Un bonbon

18 février 2014

Ruben, mon petit voisin de sept ans, a la fâcheuse tendance à me tendre les pires embûches, à commencer par les pétards sur ma terrasse et les boules de neige en pleine figure quand je sors de ma voiture.

Il a aujourd’hui la pupille malicieuse.

– Dis, tu veux des bonbons au coca? me demande-t-il en dessinant des huit sur le bitume avec ses baskets à roulettes.
– Je… C’est une farce ? T’as rempli ton paquet de neige ?
– Non, non, on les a achetés au kiosque. C’est super bon. Tiens !

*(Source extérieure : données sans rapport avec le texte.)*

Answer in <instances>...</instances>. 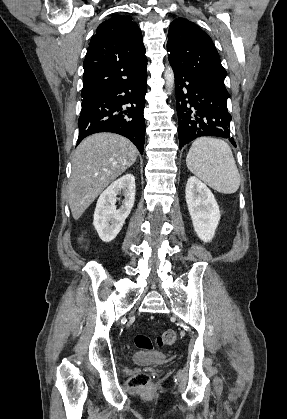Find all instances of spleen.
Wrapping results in <instances>:
<instances>
[{
	"mask_svg": "<svg viewBox=\"0 0 287 419\" xmlns=\"http://www.w3.org/2000/svg\"><path fill=\"white\" fill-rule=\"evenodd\" d=\"M188 169L222 194H233L240 186V174L230 146L221 139L195 140L186 157Z\"/></svg>",
	"mask_w": 287,
	"mask_h": 419,
	"instance_id": "obj_1",
	"label": "spleen"
}]
</instances>
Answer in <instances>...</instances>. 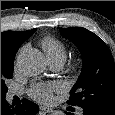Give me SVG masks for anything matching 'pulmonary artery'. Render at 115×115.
Wrapping results in <instances>:
<instances>
[{"mask_svg":"<svg viewBox=\"0 0 115 115\" xmlns=\"http://www.w3.org/2000/svg\"><path fill=\"white\" fill-rule=\"evenodd\" d=\"M50 64H51L52 68L55 69V70L61 69V67L63 65V63L61 61H52V62H50ZM17 94H18L17 91L11 90L10 93H9V97L11 98V97H13L14 95H17Z\"/></svg>","mask_w":115,"mask_h":115,"instance_id":"1","label":"pulmonary artery"}]
</instances>
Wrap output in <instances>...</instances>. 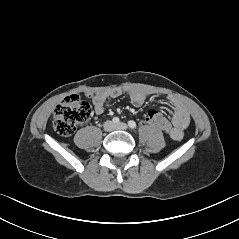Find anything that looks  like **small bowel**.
Returning a JSON list of instances; mask_svg holds the SVG:
<instances>
[{"label": "small bowel", "mask_w": 239, "mask_h": 239, "mask_svg": "<svg viewBox=\"0 0 239 239\" xmlns=\"http://www.w3.org/2000/svg\"><path fill=\"white\" fill-rule=\"evenodd\" d=\"M121 94L119 90H112V91H103L98 92L93 96V103L95 113L97 115H102L105 111V103L110 98H115ZM129 96L132 103L135 106L142 105L145 100L147 99L148 95L139 90V89H131L129 91ZM169 101L172 106L171 110V125L169 129L163 131L167 133L171 139L173 140H181L184 134L185 129L187 128L190 122V116L187 112L186 108L174 97H170Z\"/></svg>", "instance_id": "small-bowel-1"}]
</instances>
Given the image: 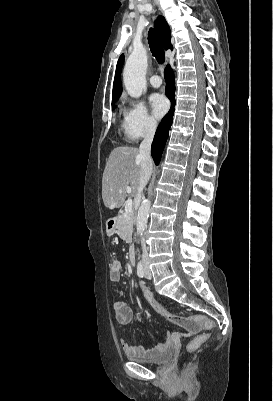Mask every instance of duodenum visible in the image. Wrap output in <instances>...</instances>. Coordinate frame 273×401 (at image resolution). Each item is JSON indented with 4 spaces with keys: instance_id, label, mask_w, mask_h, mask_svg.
Segmentation results:
<instances>
[{
    "instance_id": "duodenum-1",
    "label": "duodenum",
    "mask_w": 273,
    "mask_h": 401,
    "mask_svg": "<svg viewBox=\"0 0 273 401\" xmlns=\"http://www.w3.org/2000/svg\"><path fill=\"white\" fill-rule=\"evenodd\" d=\"M116 223V218H111L107 223V229L109 232L113 231ZM128 259L131 265L135 264L136 261V251L134 246H130L128 250Z\"/></svg>"
}]
</instances>
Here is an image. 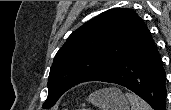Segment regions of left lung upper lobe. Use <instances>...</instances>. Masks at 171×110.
Here are the masks:
<instances>
[{"label": "left lung upper lobe", "mask_w": 171, "mask_h": 110, "mask_svg": "<svg viewBox=\"0 0 171 110\" xmlns=\"http://www.w3.org/2000/svg\"><path fill=\"white\" fill-rule=\"evenodd\" d=\"M149 33L132 9H110L83 24L55 55L43 108L52 107L73 86L113 68Z\"/></svg>", "instance_id": "obj_1"}]
</instances>
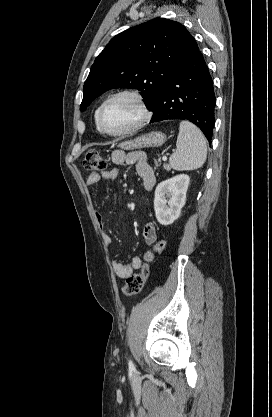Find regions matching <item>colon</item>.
Wrapping results in <instances>:
<instances>
[{
	"mask_svg": "<svg viewBox=\"0 0 272 417\" xmlns=\"http://www.w3.org/2000/svg\"><path fill=\"white\" fill-rule=\"evenodd\" d=\"M83 166L86 170L104 171L107 167L106 161L96 150H88L83 159ZM166 247V241L160 240L154 243L150 251L153 254H160ZM149 275V265L144 263L139 273L129 276L122 287V293L125 297H130L141 292Z\"/></svg>",
	"mask_w": 272,
	"mask_h": 417,
	"instance_id": "5ec220e1",
	"label": "colon"
}]
</instances>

Et dans ma paume des sucreries en nombre. Roses et difformes. Que j’avale avec un plaisir aussi fou qu’improbable. Nos mâchoires empâtées et gourmandes s’orchestrent. Sourient. Sur le parking, devant la maison, un vrai moment de bonheur.

Ça sent le printemps…

… Le printemps où les filles oublient de craindre les garçons.

 

Tous mes voisins sont réunis devant l’immeuble, sur le parking. C’est la première fois que ça leur arrive d’être unis pour une même cause. Même ceux qui se détestent, aujourd’hui se côtoient. Sous leur parapluie, mutiques et inquiets, ils lèvent les yeux au ciel.
Le pire est arrivé :
au troisième, un chat s’est suicidé.

Une patte accrochée à la fenêtre à imposte, la tête dans le vide, il pendouille. Dans un balancement de plomb qu’un pompier interrompt vaillamment en saisissant sa queue, dure et solide comme une barre à mine.
Une fillette pleure.
Le vieux du premier tremble.
Le pompier descend de son échelle. Regagne, stoîque, son camion rouge et part avec le cadavre.
Pimpon, pimpon ! Pimpon…

Solidaires dans le deuil, mes voisins restent encore quelques secondes sous la pluie.
Avant de rentrer chacun chez soi,
avant la prochaine guerre à mener à ses voisins.

Il paraît qu’il y a de nombreux vas et viens chez moi (ah, bon ?). Information transmise par le serrurier qui lui, la détient de l’électricien, à qui mon voisin aurait fait de larges sous-entendus au détour d’un échafaudage.

Par principe de bon voisinage, je mets en doute la parole du serrurier ou tout au moins l’existence de ces médisances. Mais après lui avoir soumis (à mon cher voisin), tout à l’heure sur le pallier, le nouveau code d’entrée de l’immeuble et qu’il m’a chuchoté en me tapotant l’épaule, amusé et narquois : « Il ne faut pas le donner à n’importe qui, ce code d’accès, hein ? », je crains m’être trompée. Ces cancaneries de chantier existent. Et les ouvriers propagent à grande vitesse les fausses rumeurs… 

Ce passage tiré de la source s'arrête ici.